Quando o Terapia da Alegria se profissionalizará? Zanoni e Lilian não têm a resposta, mas nesse caminho o projeto deu um importante com a conquista do título de utilidade pública, concedido pela Câmara Municipal de Maringá em 12 de julho. Além de facilitar a obtenção de apoio do poder público, o título garante algumas isenções, como a de taxas da conta bancária. Para um projeto que sobrevive com poucos apoiadores, toda ajuda é bem-vinda. 

ENTREVISTA 

“Não imaginávamos que Lei Rouanet seria tão difícil” 

Gazeta do Povo – O Terapia da Alegria recebe algum tipo de apoio financeiro? 

Hudson Zanoni – Durante mais de dez anos, todo o investimento era pessoal. Nos últimos anos que começamos a contar com mantenedores e pequenos patrocinadores, mas antes sempre foi do nosso bolso.  

Vocês já tentaram recursos via Lei Rouanet? 

Já fomos aprovados na Lei Rouanet, e estamos agora na fase de capacitação de recursos junto a empresas. Achávamos que era uma coisa mágica, mas é muito difícil essa segunda fase. Não conseguimos nem 10% dos recursos necessários. Nossa ideia é dar uma ajuda de custo para os palhaços, porque o projeto é voluntário. Os membros têm custos como de figurino, maquiagem, com instrumentos musicais, cursos, combustível para vir para cá (hospitais). Temos um espaço chamado Camarim, onde guardamos nossas coisas, e tem ainda o aluguel desse lugar.

Há uma grande rotatividade no projeto pelo fato de ser voluntário? 
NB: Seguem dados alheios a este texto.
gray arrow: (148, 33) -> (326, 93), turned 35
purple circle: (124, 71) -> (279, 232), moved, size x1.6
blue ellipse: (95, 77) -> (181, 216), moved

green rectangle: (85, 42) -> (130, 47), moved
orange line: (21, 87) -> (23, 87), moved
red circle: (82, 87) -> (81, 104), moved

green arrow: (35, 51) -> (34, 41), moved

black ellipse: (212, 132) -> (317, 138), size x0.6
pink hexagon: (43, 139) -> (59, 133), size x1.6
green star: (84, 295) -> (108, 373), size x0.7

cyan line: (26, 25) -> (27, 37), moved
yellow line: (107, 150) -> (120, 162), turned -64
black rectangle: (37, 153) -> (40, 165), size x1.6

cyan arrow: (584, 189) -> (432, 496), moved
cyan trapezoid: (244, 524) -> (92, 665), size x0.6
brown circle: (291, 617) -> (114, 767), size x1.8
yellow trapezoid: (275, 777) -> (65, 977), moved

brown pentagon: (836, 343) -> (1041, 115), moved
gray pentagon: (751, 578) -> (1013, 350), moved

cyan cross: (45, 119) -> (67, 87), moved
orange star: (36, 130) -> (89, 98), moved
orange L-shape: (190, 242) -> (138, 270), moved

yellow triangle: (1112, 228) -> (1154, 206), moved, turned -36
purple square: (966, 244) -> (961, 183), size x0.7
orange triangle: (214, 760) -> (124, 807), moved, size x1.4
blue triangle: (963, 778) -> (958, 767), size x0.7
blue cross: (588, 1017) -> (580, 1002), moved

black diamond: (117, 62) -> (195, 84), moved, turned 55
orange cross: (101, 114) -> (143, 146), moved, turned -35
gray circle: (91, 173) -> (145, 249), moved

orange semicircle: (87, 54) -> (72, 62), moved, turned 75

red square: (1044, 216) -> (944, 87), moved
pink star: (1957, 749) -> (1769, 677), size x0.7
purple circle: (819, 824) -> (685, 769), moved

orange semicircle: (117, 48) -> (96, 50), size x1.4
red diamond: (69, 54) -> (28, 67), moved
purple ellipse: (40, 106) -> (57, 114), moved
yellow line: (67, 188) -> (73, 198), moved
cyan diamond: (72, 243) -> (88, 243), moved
Não tem uma rotatividade grande pelo fato de os participantes serem selecionados. Recebo convites toda semana. Vejo que as pessoas querem fazer o bem, mas nem todos estão dispostos a se capacitar. Todos os nossos integrantes são atores, são palhaços treinados. Eu sou ator e palhaço profissional, com DRT. Palhaço é profissão também. Pelo fato de nosso grupo ter essa capacitação, nosso grupo não tem essa rotatividade.

O projeto tem um livro publicado. Ele é comercializado? 

O livro “Diário de Bordo” [77 páginas, publicação independente], de 2017, teve tiragem de 30 mil exemplares. Desse total, 20 mil livros foram entregues gratuitamente para crianças das escolas públicas de Maringá e nos hospitais, e 10 mil estão sendo vendidos. São 31 histórias, uma para cada dia do mês, todas elas baseadas em visitas aos hospitais e contadas pelos palhaços do projeto. Os textos têm ilustrações de Guilherme Match, de Curitiba.